Un día como hoy, hace 67 años, por órdenes del entonces presidente de los Estados Unidos, Harry Truman, cayó una de las dos bombas nucleares que obligaron a Japón a rendirse.
El lunes seis de agosto de 1945, un bombardero estadounidense soltó una bomba nuclear, bautizada como Little Boy, de 16 kilotones. En un parpadeo la explosión acabó con la vida de aproximadamente 140 mil personas, constituyendo el primer ataque nuclear registrado en la historia. Unos días más tarde, el 9 de agosto, la bomba Fat Man de 25 kilotones cayó sobre Nagasaki, quitándole la vida a cerca de 80 mil japoneses. La caída de esta segunda bomba nuclear es el segundo y último ataque nuclear en la historia.
El pueblo nipón, con dos ciudades totalmente aniquiladas, miles y miles de muertos y un país en ruinas, no tuvo más remedio que rendirse incondicionalmente ante el nuevo poder de destrucción de sus enemigos americanos, marcando el final de la Segunda Guerra Mundial.
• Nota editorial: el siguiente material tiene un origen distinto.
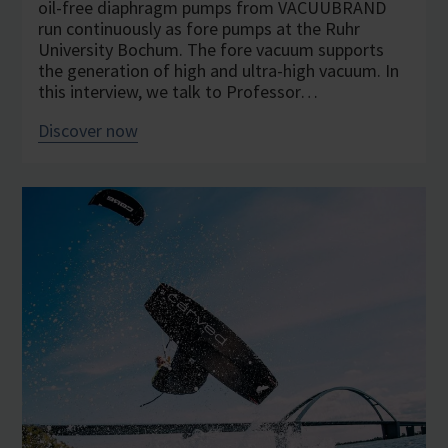
oil-free diaphragm pumps from VACUUBRAND
run continuously as fore pumps at the Ruhr
University Bochum. The fore vacuum supports
the generation of high and ultra-high vacuum. In
this interview, we talk to Professor…
Discover now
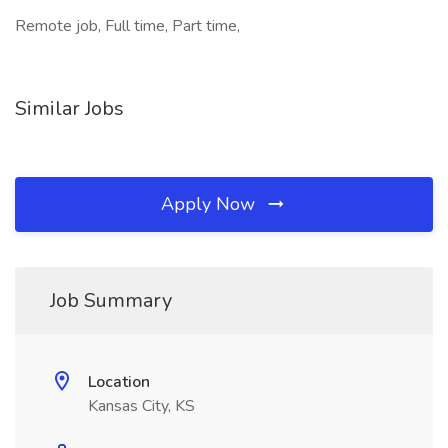
Remote job, Full time, Part time,
Similar Jobs
Apply Now
Job Summary
Location
Kansas City, KS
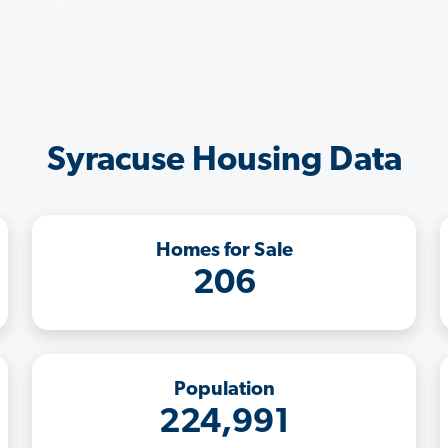
Syracuse Housing Data
Homes for Sale
206
Population
224,991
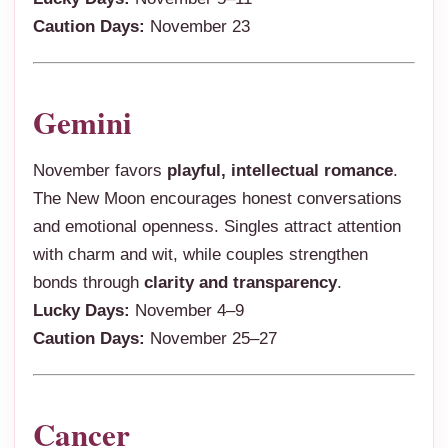
Caution Days:
November 23
Gemini
November favors
playful, intellectual romance
.
The New Moon encourages honest conversations
and emotional openness. Singles attract attention
with charm and wit, while couples strengthen
bonds through
clarity and transparency
.
Lucky Days:
November 4–9
Caution Days:
November 25–27
Cancer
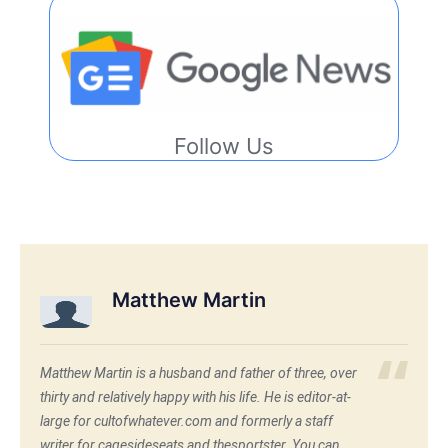
Follow Us
Matthew Martin
Matthew Martin is a husband and father of three, over
thirty and relatively happy with his life. He is editor-at-
large for cultofwhatever.com and formerly a staff
writer for cagesideseats and thesportster. You can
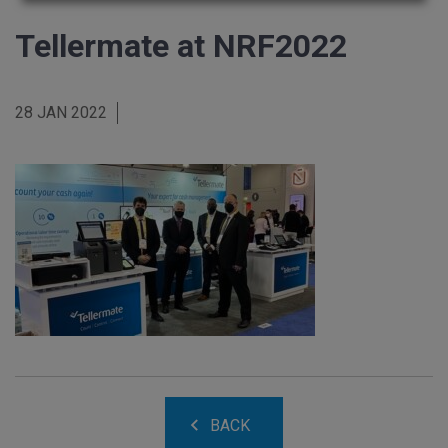
Tellermate at NRF2022
28 JAN 2022
BACK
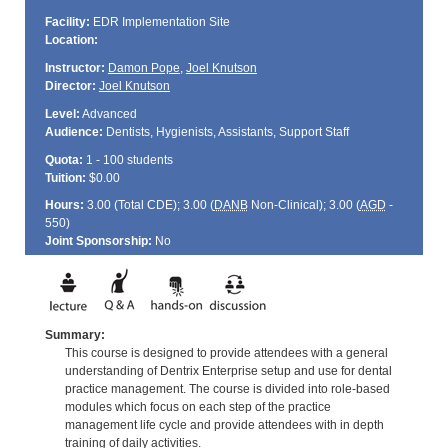
Facility:
EDR Implementation Site
Location:
Instructor:
Damon Pope
,
Joel Knutson
Director:
Joel Knutson
Level:
Advanced
Audience:
Dentists, Hygienists, Assistants, Support Staff
Quota:
1 - 100 students
Tuition:
$0.00
Hours:
3.00 (Total
CDE
); 3.00 (
DANB
Non-Clinical); 3.00 (
AGD
-
550)
Joint Sponsorship:
No
Summary:
This course is designed to provide attendees with a general
understanding of Dentrix Enterprise setup and use for dental
practice management. The course is divided into role-based
modules which focus on each step of the practice
management life cycle and provide attendees with in depth
training of daily activities.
A pesar de la destrucción y las dolorosas consecuencias que más tarde sufriría Japón, el presidente Truman presumió con orgullo el nuevo poder de destrucción que tenía la nación estadounidense en sus manos, con la cual tendrían la capacidad de acabar con cualquiera de sus enemigos con una fuerza incomparable.
Ahora estamos preparados para acabar más rápida y completamente toda la fuerza productiva japonesa que se encuentre en cualquier ciudad. Vamos a destruir sus muelles, sus fábricas y sus comunicaciones. Que no haya error, vamos a destruir completamente el poder de Japón para hacer guerra.
La destrucción de estas dos ciudades es el final de la trágica Segunda Guerra Mundial, la cual, junto con la primera y la Guerra Fría, convirtió al Siglo XX, tan lleno de promesas y avances para la humanidad, en el siglo más terrible y destructivo de la historia. La destrucción de Hiroshima y Nagasaki, lejos de ser un orgullo y símbolo de progreso, es una de las más trágicas manchas en los registros de la humanidad.